HPC vs CloudComputing

This article mainly compares several differences between the HPC(High performance computing) and CloudComputing. This is the script for online video.

You may heard the CloudComputing and HPC (High performance computing) here and there

Do you curious about the differences between these two techniques?

After several years elementary works in both of these two areas, the answer about this question is becoming clear.

(In this vedio) We try to explain the difference between CloudComputing and HPC from several aspects. We mainly consider these differences from the aspects of Maintainer and Machines, Users and assocaited programs, How to access it and Typical Software Stacks.

These two areas are still evolving quickly, we just try to share some critical ideas and necessary information.

Generally speaking, the common thing between the CloudCompuing and HPC is that, you try to run your program on multiple machines, such as hundres and thousands of computers. Obviously, one person or small insitutions do not have enough funds and capaiblities to construct a cluster that contains a large amount of machines, so, these machines or clusters are usually maintained by specialized institution.

Let’s first look at the difference for institutions that maintain the machine or computing nodes used for CloudComputing and HPC.

Machines and their Maintainer

CloudComputing:

The cloud computing service is mainly provided by commercial companies.

The left side figure shows the main cloud computing service providers

you may know names of these companies very well, such as Amazon, Microsoft and Google, etc /ɪt ˈsetərə/

https://cloud.google.com/gartner-cloud-infrastructure-as-a-service

HPC

In contrast, the right figure shows the main provider of the HPC system in USA. We mainly list the main national laboratories under the DOE (department of the energy). These institutions are well known for people with the backgound of the scientific computing. These government funded institutions are main force for building the HPC system and play important role in history. For example, the oak ridge and Los Alamos national lab are two sites involved in Manhattan Project.

The difference of the maintainers influence the properties of the platform and its serving functions. Lets looks at the details of the machines and services they provided.

Cloud Computing

They ususlly do not show the details such as the performance metrics of their cluster, instead, they are more care about the types of services.

The machine with different configurations are created to users as their requirments based on virtulaization techniques. Their physical machine pool is also heterogeneous which is different compared with the HPC which is configered by homogeneous machines in general.

The left figure shows the featured products of the google clould service. In addition to the virtual machine, they also provide versatil /ˈvɜːrsətl/ data management and processing capabilities.

HPC:

There is a rank list called top500 list that compares the performance of differnet HPC system in different aspects according to various Testing program.
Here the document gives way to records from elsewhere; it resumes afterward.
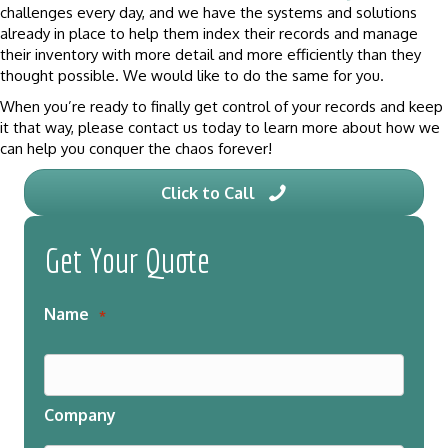
challenges every day, and we have the systems and solutions
already in place to help them index their records and manage
their inventory with more detail and more efficiently than they
thought possible. We would like to do the same for you.
When you’re ready to finally get control of your records and keep
it that way, please contact us today to learn more about how we
can help you conquer the chaos forever!
Click to Call
Get Your Quote
Name
*
Company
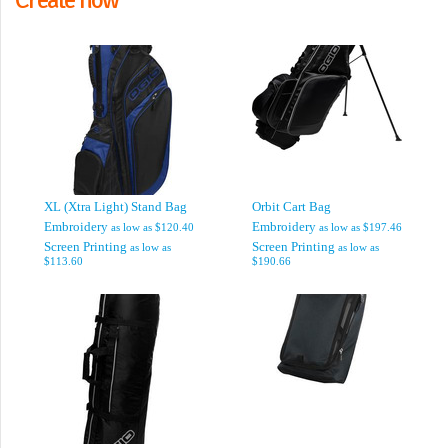
XL (Xtra Light) Stand Bag
Orbit Cart Bag
Embroidery
Embroidery
as low as
$120.40
as low as
$197.46
Screen Printing
Screen Printing
as low as
as low as
$113.60
$190.66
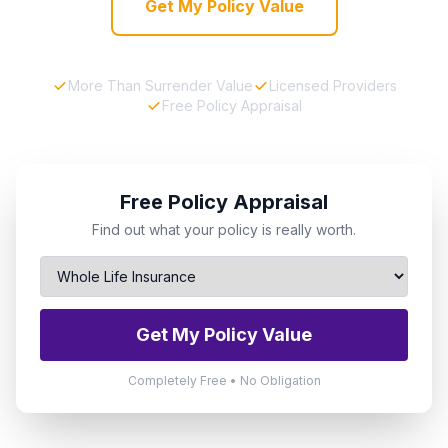
Get My Policy Value
More Than Surrender Value
Licensed Providers
Free Policy Appraisal
Free Policy Appraisal
Find out what your policy is really worth.
Get My Policy Value
Completely Free • No Obligation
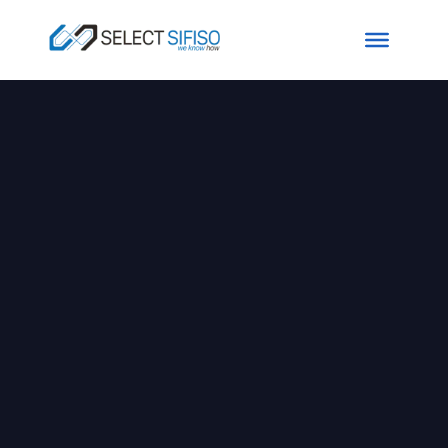
Excellence In
Modern BI Stack
For Enterprise
SELECT SIFISO is a leading data
solutions provider that combines
innovative data technology with
unsurpassed industry expertise to
model, curate, visualize and distribute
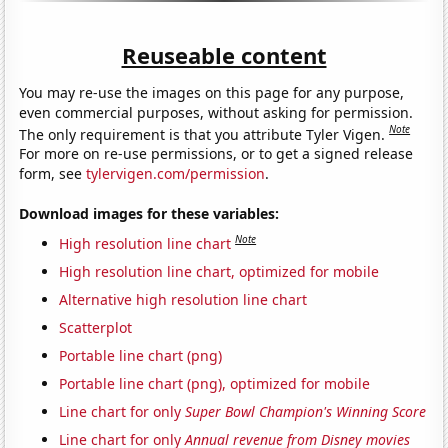
Reuseable content
You may re-use the images on this page for any purpose,
even commercial purposes, without asking for permission.
Note
The only requirement is that you attribute Tyler Vigen.
For more on re-use permissions, or to get a signed release
form, see
tylervigen.com/permission
.
Download images for these variables:
Note
High resolution line chart
High resolution line chart, optimized for mobile
Alternative high resolution line chart
Scatterplot
Portable line chart (png)
Portable line chart (png), optimized for mobile
Line chart for only
Super Bowl Champion's Winning Score
Line chart for only
Annual revenue from Disney movies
This is just like the olympic game in the HPC world, this rank changes a lot every year.

as shown in the right figure, it lists the current rank.

https://www.top500.org/lists/top500/2020/11/

Currently, the rank one system in the list is Fukago supercomputer, which is maintained by RIKEN (RIKEN is Japan’s largest comprehensive research institution renowned for high-quality research in a diverse range of scientific disciplines)

the second one is Summit system, which is maintained by the oak ridge national lab.

Actually, most of these system is maintained by the national institutions.

The Rmax and Rpeak are two important metric

A system’s Rmax score describes its maximal achieved performance (execute how many float operation per second); the Rpeak score describes its theoretical peak performance (https://kb.iu.edu/d/bbzo).

This figure shows national labs in USA

https://www.energy.gov/science/science-innovation/office-science-national-laboratories

Another interesting topic is to discuss the users of the CloudComputing and HPC

Serve to whom (Users)

CloudComputing:

The CloudComputing mainly server for the IT companies. The startup company may not spend money to buy their own machines and they just need to rent the computing node from the cloud provider with low cost in a more flexible way. The cloud provider has a professinal team to maintain these service. Anyone can rent or buy the machine from the cloud compuer provider if you pay their money.

https://aws.amazon.com/what-is-aws/

the left figure lists some key information about the customer they serve to. The company such as retailer, financial companies may need to rent lots of machine to maintaine their user information or provide necessary online service, such as login system, website, or the electronic transaction system that supports their businuss.

HPC:

The HPC mainly server for the domain scientist, they use HPC to solve numerical problems such as scientific simulations. They build model and run the model on HPC in large scale with parallel computing, it is common to use thousands of machine and cores to run a particular simulation. The scientists or research teams in colleage have the collabaration with the research institutions that owns the HPC system, if there research goal overlap with each other, the maintainer will set a specific core time to a project. Anyway, the goal of HPC is for research, they are basically the non-profit services.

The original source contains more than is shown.